BAŞKAN VEYSEL EROĞLU - İthal yani kumu, çakılı ithal mi edelim?

JALE NUR SÜLLÜ (Eskişehir) - Hayır, ithal edelim demiyorum. Ben inşaat sektörünün bu kadar hunharca bir biçimde arazi tahribatından söz ediyorum. Sadece Tarım ve Orman Bakanlığımız bu konuda ne yapıyor?

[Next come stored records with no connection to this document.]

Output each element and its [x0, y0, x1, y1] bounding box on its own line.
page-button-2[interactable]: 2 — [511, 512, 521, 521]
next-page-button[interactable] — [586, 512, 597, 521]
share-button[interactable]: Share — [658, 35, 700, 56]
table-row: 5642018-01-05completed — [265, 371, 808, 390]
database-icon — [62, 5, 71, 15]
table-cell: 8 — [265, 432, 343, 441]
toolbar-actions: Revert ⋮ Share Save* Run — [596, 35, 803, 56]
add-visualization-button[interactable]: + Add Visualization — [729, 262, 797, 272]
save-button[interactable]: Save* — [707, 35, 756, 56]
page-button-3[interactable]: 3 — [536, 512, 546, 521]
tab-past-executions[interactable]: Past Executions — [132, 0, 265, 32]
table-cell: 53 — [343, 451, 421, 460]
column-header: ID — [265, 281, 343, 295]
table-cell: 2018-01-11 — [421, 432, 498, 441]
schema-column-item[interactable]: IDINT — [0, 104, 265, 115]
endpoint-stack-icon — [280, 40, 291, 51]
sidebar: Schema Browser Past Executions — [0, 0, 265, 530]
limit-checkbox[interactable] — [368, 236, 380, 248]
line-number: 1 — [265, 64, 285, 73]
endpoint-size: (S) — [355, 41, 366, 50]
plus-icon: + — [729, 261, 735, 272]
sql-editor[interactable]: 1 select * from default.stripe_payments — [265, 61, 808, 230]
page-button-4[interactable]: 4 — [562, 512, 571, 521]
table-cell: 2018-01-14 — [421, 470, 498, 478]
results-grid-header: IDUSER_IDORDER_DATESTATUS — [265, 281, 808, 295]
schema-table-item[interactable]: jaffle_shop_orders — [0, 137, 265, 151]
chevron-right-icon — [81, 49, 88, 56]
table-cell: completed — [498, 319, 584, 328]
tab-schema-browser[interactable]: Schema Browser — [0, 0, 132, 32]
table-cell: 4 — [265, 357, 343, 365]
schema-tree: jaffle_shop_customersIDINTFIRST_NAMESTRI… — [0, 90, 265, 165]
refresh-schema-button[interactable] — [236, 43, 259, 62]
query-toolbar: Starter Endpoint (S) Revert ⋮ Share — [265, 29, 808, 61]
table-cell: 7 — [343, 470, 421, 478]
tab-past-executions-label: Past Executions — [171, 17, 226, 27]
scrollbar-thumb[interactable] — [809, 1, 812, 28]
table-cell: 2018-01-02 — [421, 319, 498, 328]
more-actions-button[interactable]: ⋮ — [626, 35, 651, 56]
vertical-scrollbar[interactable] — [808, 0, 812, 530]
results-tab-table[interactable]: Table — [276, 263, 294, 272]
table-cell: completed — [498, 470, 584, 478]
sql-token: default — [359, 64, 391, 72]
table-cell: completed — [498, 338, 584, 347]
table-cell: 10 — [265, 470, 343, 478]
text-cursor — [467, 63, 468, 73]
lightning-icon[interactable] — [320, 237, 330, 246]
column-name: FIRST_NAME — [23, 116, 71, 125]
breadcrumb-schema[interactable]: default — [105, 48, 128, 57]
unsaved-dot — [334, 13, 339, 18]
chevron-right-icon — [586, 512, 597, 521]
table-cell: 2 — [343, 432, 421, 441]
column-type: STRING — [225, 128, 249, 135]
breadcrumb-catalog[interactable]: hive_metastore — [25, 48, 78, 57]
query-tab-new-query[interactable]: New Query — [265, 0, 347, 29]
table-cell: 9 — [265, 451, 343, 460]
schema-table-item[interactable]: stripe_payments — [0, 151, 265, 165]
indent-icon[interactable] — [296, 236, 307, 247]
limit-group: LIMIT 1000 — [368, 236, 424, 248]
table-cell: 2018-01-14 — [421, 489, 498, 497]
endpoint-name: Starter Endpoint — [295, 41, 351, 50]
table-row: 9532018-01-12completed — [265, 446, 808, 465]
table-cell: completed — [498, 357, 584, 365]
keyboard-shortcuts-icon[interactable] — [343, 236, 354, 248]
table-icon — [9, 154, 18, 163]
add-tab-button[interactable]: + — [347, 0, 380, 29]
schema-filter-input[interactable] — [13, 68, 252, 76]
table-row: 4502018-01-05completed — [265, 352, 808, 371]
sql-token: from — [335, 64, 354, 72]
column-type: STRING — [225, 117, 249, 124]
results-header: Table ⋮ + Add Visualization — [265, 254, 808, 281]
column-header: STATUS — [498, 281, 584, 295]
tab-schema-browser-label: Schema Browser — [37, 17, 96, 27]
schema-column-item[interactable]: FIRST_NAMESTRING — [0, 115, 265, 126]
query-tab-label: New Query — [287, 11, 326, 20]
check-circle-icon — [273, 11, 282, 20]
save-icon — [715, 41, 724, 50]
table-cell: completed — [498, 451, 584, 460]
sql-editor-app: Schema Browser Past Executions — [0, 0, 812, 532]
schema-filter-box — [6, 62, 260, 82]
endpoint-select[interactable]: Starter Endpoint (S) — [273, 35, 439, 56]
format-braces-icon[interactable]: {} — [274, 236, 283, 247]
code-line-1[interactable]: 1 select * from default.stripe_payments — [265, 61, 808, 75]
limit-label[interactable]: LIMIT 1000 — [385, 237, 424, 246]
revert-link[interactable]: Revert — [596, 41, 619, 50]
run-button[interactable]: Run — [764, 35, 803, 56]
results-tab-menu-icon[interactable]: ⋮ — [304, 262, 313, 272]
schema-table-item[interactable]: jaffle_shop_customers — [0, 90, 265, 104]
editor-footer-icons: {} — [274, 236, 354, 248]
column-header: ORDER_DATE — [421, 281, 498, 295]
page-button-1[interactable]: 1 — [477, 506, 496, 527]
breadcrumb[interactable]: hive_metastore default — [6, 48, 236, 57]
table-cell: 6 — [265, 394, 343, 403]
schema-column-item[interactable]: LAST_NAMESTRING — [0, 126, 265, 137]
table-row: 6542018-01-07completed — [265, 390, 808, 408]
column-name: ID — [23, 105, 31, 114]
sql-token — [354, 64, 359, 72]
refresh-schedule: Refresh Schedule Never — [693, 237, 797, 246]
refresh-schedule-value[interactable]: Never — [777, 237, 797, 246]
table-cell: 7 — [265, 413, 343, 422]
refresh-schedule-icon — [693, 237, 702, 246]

Şimdi, bildiğiniz gibi Rize İkizdere Vadisi, köyü, Cevizli köyü çay ve arıcılık konusunda son derece önemli bir bölge. Orada Cengiz İnşaatın Rize İkizdere'de bulunan İşkencedere Vadisi'nde yapmak istediği taş ocağı çalışmaları yöre halkının direnişiyle karşılaşıyor. Bakanlığımız çay ve arıcılığı desteklemek üzerine bu konuda ne yapıyor? Birinci sorum bu.

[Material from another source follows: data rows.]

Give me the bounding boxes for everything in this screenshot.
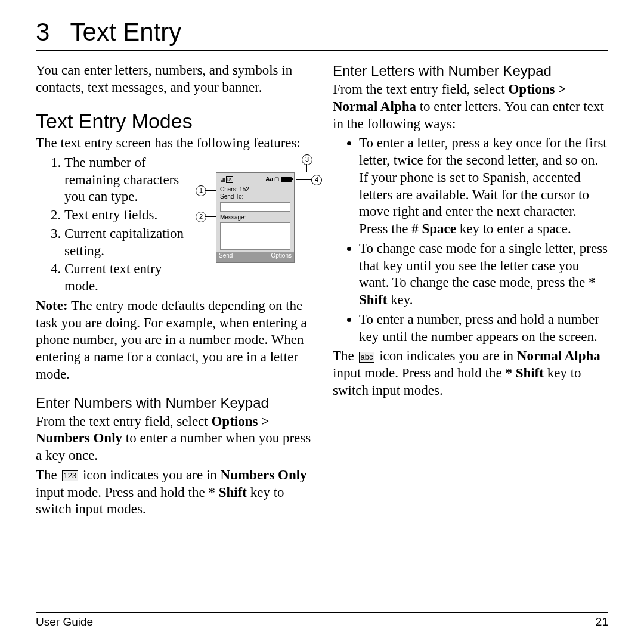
callout-4-lead: [296, 179, 312, 181]
battery-icon: [281, 177, 292, 182]
callout-3: 3: [302, 154, 312, 165]
feature-4: Current text entry mode.: [64, 261, 311, 295]
softkey-right: Options: [271, 252, 292, 262]
send-to-field: [220, 202, 290, 212]
phone-softkeys: Send Options: [216, 252, 294, 262]
note-paragraph: Note: The entry mode defaults depending …: [36, 298, 311, 383]
letters-bullets: To enter a letter, press a key once for …: [333, 135, 608, 345]
send-to-label: Send To:: [216, 193, 294, 201]
right-column: Enter Letters with Number Keypad From th…: [333, 62, 608, 521]
callout-3-lead: [306, 164, 308, 172]
section-heading-letters: Enter Letters with Number Keypad: [333, 62, 608, 80]
phone-statusbar: IX Aa▢: [216, 173, 294, 186]
note-text: The entry mode defaults depending on the…: [36, 298, 307, 382]
chapter-title: 3 Text Entry: [36, 18, 608, 47]
feature-2: Text entry fields.: [64, 207, 208, 224]
numbers-mode-icon: 123: [62, 470, 79, 481]
letters-bullet-1: To enter a letter, press a key once for …: [359, 135, 608, 238]
phone-diagram: 3 4 1 2 IX Aa▢ Chars: 152 Send To:: [192, 157, 311, 264]
softkey-left: Send: [219, 252, 233, 262]
section-heading-numbers: Enter Numbers with Number Keypad: [36, 394, 311, 412]
intro-text: You can enter letters, numbers, and symb…: [36, 62, 311, 97]
modes-leadin: The text entry screen has the following …: [36, 135, 311, 152]
chars-label: Chars: 152: [216, 186, 294, 194]
footer-page-number: 21: [596, 615, 608, 628]
message-label: Message:: [216, 214, 294, 222]
left-column: You can enter letters, numbers, and symb…: [36, 62, 311, 521]
footer-left: User Guide: [36, 615, 93, 628]
chapter-number: 3: [36, 18, 49, 46]
note-label: Note:: [36, 298, 68, 313]
mode-indicator-icon: ▢: [274, 176, 280, 182]
signal-icon: [219, 177, 225, 182]
numbers-p2: The 123 icon indicates you are in Number…: [36, 467, 311, 518]
chapter-name: Text Entry: [70, 18, 182, 46]
feature-1: The number of remaining characters you c…: [64, 154, 208, 206]
footer-rule: [36, 612, 608, 613]
callout-4: 4: [311, 175, 322, 185]
phone-screen: IX Aa▢ Chars: 152 Send To: Message: Send…: [216, 172, 295, 263]
ix-icon: IX: [226, 176, 233, 183]
case-indicator: Aa: [265, 176, 273, 184]
callout-1-lead: [205, 190, 216, 191]
page-footer: User Guide 21: [36, 612, 608, 628]
section-heading-modes: Text Entry Modes: [36, 109, 311, 134]
message-field: [220, 222, 290, 250]
callout-2-lead: [205, 216, 216, 218]
letters-bullet-2: To change case mode for a single letter,…: [359, 240, 608, 309]
title-rule: [36, 50, 608, 51]
numbers-p1: From the text entry field, select Option…: [36, 413, 311, 465]
letters-bullet-3: To enter a number, press and hold a numb…: [359, 311, 608, 346]
feature-3: Current capitalization setting.: [64, 225, 208, 260]
letters-p1: From the text entry field, select Option…: [333, 81, 608, 132]
letters-p2: The abc icon indicates you are in Normal…: [333, 348, 608, 399]
alpha-mode-icon: abc: [359, 352, 375, 363]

Şimdi, ikinci sorum, aslında çok güzel söylediniz "Biz her yıl arazi varlığını kişi başı yüzde 24 kaybediyoruz." dediniz. Doğru değil mi Sayın Bakan Yardımcım?

BAŞKAN VEYSEL EROĞLU - Her yıl değil, yanlışlık var.

TARIM VE ORMAN BAKAN YARDIMCISI MEHMET HADİ TUNÇ - Değil, değil, toplam.

JALE NUR SÜLLÜ (Eskişehir) - İşte, "Kişi başı yüzde 24 arazi varlığını kaybetti." dediniz.

BAŞKAN VEYSEL EROĞLU - Bir yanlışlık var arkadaşlar.

JALE NUR SÜLLÜ (Eskişehir) - Siz söylediniz, sizin sunumuzda geçti.

TARIMSAL ARAŞTIRMALAR VE POLİTİKALAR GENEL MÜDÜRÜ NEVZAT BİRİŞİK - Sayın Vekilim, benim sunumumda vardı, küresel olarak 2080'e kadar, bugün için olan kişi başına arazi de yüzde 24 eksilecek.

JALE NUR SÜLLÜ (Eskişehir) - Evet.

TARIM VE ORMAN BAKAN YARDIMCISI MEHMET HADİ TUNÇ - Gelecekte, gelecekte.

JALE NUR SÜLLÜ (Eskişehir) - Evet, gelecekte, tamam.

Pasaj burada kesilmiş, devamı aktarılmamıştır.